The problem: Only the lines from the opening of the material through the one containing "Task: Click on the Tambet" should be reproduced, each exactly as it stands.

Data records:
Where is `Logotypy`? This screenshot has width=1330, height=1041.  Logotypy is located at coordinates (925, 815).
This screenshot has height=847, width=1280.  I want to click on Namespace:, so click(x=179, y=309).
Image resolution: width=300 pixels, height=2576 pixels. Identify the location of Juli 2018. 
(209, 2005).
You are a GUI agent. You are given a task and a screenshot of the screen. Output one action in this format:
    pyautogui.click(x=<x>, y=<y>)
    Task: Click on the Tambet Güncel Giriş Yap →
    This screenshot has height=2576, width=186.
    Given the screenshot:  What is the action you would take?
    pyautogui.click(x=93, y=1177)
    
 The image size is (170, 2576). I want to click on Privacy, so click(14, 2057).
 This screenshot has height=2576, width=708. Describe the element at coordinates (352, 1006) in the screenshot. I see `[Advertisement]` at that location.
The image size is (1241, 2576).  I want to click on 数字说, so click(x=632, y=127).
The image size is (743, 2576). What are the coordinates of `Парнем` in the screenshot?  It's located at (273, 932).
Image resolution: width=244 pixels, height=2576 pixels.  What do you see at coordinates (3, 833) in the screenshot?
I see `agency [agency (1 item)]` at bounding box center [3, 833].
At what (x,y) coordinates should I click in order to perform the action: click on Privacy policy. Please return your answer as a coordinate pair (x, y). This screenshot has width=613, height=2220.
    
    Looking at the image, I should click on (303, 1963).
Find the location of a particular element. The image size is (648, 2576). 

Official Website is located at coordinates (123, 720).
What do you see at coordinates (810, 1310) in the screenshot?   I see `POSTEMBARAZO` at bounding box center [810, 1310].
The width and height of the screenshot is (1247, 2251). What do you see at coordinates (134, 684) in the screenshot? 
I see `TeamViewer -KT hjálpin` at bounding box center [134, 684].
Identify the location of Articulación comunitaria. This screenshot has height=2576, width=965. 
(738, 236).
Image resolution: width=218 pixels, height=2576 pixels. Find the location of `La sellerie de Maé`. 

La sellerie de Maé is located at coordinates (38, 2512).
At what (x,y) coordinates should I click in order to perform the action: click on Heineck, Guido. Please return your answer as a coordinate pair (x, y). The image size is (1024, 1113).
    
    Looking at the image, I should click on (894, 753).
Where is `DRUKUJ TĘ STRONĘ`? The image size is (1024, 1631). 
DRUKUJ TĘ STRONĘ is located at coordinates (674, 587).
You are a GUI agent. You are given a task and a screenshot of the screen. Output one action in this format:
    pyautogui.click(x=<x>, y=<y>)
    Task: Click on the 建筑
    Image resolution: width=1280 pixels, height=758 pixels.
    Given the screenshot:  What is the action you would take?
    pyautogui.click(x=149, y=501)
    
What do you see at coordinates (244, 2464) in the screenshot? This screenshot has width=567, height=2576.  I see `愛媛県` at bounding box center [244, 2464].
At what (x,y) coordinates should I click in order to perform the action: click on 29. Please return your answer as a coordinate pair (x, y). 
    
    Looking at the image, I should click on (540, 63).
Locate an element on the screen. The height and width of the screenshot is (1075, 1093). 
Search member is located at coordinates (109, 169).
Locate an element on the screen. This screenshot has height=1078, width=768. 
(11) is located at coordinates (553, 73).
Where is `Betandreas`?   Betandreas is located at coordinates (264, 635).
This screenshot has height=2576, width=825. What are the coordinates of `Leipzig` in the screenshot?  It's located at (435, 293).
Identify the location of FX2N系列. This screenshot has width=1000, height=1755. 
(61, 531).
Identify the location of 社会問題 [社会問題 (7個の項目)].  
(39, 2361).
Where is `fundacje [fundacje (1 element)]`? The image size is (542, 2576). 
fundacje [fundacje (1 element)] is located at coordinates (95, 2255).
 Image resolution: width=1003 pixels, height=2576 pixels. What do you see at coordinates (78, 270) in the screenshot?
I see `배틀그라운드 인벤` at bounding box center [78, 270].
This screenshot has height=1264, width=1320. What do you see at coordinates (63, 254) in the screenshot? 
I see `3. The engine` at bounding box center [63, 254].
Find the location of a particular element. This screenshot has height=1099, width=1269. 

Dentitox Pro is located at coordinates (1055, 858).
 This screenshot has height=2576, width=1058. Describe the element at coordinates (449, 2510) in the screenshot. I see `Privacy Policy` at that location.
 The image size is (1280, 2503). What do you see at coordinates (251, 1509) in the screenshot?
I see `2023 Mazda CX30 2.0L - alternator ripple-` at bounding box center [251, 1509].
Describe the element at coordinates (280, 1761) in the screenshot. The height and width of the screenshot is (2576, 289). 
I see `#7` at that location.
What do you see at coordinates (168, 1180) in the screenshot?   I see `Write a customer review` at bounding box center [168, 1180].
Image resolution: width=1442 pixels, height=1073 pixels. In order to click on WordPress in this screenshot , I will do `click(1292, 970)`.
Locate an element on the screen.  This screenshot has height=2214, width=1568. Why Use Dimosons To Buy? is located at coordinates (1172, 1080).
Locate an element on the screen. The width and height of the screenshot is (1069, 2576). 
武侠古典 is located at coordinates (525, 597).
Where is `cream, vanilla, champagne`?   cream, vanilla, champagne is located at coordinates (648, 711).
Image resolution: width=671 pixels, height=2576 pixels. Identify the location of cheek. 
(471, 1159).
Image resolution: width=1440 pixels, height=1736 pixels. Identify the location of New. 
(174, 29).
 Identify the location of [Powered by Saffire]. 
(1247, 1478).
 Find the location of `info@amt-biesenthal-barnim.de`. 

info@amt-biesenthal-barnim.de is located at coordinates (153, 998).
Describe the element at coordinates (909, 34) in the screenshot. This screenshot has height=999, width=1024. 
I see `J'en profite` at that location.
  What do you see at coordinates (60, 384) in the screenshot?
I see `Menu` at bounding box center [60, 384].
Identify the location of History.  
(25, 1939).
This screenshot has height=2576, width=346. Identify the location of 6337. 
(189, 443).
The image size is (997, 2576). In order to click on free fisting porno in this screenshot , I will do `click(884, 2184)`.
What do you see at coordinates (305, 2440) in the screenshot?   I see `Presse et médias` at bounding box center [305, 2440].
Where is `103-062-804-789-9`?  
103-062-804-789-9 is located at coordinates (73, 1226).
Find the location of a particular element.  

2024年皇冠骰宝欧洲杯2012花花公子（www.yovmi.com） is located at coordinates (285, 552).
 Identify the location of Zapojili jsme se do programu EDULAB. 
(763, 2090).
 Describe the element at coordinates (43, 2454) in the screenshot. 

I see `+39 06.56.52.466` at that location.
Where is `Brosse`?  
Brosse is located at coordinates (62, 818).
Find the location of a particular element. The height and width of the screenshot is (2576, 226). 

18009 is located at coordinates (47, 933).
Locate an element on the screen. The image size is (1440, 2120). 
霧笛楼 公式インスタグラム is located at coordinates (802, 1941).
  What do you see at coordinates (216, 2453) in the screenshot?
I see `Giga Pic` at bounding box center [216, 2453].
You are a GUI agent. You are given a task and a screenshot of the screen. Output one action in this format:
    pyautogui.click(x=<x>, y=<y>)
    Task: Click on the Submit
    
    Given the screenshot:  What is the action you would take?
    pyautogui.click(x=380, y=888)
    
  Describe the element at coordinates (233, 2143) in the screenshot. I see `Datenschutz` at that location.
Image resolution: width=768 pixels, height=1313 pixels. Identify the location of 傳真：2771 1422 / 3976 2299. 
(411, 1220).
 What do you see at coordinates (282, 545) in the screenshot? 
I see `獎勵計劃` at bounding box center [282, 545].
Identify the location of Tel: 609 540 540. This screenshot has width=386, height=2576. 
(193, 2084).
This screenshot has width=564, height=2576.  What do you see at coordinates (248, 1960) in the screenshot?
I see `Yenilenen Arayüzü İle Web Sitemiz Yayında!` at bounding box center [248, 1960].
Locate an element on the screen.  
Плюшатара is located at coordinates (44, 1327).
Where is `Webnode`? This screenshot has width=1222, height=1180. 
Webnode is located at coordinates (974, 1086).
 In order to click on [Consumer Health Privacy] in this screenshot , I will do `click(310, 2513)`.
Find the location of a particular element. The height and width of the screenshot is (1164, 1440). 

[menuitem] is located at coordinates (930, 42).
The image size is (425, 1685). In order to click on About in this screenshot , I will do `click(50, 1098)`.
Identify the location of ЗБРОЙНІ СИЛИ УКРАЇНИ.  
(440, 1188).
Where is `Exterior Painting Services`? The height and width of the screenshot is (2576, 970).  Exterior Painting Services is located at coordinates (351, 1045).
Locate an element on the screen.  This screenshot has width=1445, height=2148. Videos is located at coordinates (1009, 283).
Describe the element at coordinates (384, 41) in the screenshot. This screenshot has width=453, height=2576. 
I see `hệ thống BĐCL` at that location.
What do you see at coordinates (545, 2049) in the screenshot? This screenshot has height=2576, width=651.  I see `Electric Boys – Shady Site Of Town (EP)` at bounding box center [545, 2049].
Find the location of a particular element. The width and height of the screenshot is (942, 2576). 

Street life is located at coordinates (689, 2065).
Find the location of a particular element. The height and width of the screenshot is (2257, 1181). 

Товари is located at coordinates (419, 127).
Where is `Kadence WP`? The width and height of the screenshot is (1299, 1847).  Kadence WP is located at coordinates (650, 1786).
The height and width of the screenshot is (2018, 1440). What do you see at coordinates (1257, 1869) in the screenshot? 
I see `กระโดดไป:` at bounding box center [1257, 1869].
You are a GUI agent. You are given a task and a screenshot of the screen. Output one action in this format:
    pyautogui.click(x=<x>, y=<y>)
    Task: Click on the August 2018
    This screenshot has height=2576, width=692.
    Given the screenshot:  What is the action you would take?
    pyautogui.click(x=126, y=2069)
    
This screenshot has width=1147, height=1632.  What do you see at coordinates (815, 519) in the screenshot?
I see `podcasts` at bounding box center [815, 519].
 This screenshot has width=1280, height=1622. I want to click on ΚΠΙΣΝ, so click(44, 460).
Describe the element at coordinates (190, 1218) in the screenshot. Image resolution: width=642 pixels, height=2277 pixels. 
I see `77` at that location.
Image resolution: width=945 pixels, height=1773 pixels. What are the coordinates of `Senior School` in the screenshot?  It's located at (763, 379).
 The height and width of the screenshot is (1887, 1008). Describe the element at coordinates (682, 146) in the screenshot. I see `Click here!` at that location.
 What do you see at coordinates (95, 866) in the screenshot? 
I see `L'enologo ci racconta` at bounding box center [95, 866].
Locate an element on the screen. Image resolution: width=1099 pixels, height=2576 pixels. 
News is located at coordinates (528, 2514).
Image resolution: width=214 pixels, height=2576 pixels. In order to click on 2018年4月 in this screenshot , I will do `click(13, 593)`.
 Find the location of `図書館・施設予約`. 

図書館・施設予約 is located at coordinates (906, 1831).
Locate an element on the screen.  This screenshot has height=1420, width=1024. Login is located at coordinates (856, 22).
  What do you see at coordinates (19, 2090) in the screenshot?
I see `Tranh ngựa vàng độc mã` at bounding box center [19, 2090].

Reply to the task:
Where is `Logotypy`? This screenshot has width=1330, height=1041.  Logotypy is located at coordinates (925, 815).
This screenshot has height=847, width=1280.  I want to click on Namespace:, so click(x=179, y=309).
Image resolution: width=300 pixels, height=2576 pixels. Identify the location of Juli 2018. 
(209, 2005).
You are a GUI agent. You are given a task and a screenshot of the screen. Output one action in this format:
    pyautogui.click(x=<x>, y=<y>)
    Task: Click on the Tambet Güncel Giriş Yap →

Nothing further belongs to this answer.